**What you need to do**
Please copy each line from the entries that contains the string "your".

**Recorded data**
========

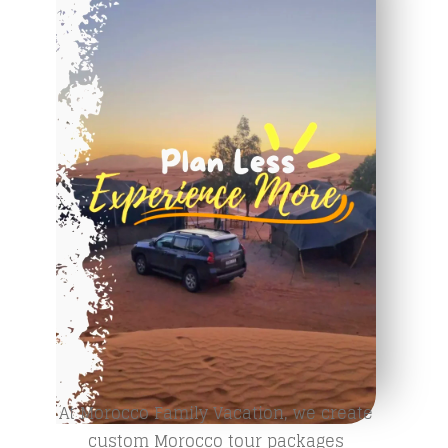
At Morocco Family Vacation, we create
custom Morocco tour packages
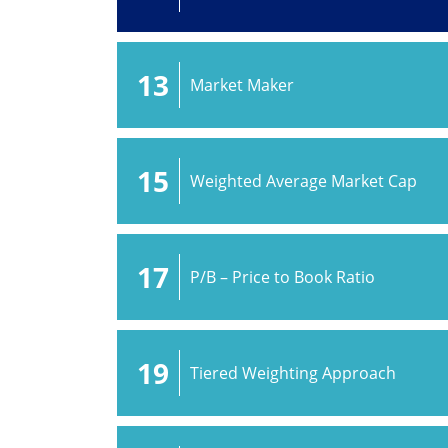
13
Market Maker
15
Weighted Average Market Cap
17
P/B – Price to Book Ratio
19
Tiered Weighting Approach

========

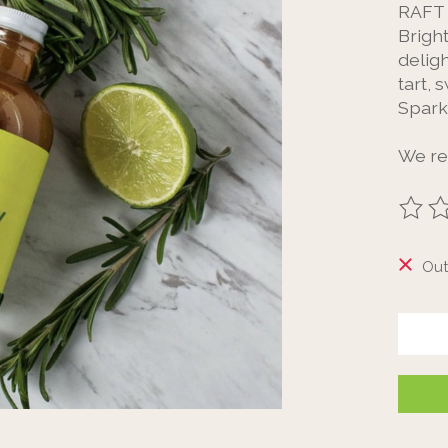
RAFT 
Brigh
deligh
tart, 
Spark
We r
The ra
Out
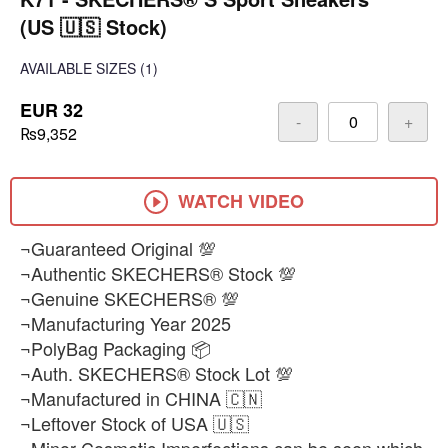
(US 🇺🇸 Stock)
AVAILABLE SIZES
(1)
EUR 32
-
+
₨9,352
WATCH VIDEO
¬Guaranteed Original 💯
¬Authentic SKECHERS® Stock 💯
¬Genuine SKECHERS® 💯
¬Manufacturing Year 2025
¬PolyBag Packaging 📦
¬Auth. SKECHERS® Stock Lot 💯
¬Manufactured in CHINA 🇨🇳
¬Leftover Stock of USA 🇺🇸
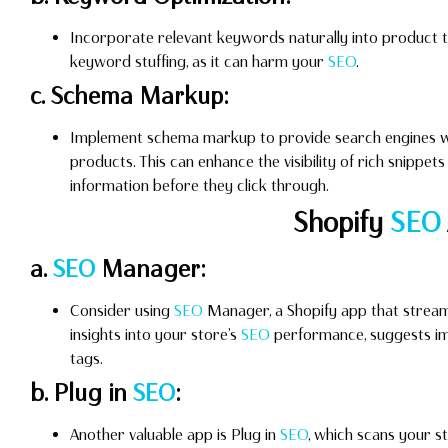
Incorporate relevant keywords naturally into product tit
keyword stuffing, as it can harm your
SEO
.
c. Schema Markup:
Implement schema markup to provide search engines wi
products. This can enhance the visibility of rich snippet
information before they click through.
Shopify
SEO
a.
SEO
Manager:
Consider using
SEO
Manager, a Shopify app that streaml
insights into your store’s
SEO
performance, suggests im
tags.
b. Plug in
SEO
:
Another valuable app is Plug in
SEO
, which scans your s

========

**Result for this task**
keyword stuffing, as it can harm your
insights into your store’s
, which scans your s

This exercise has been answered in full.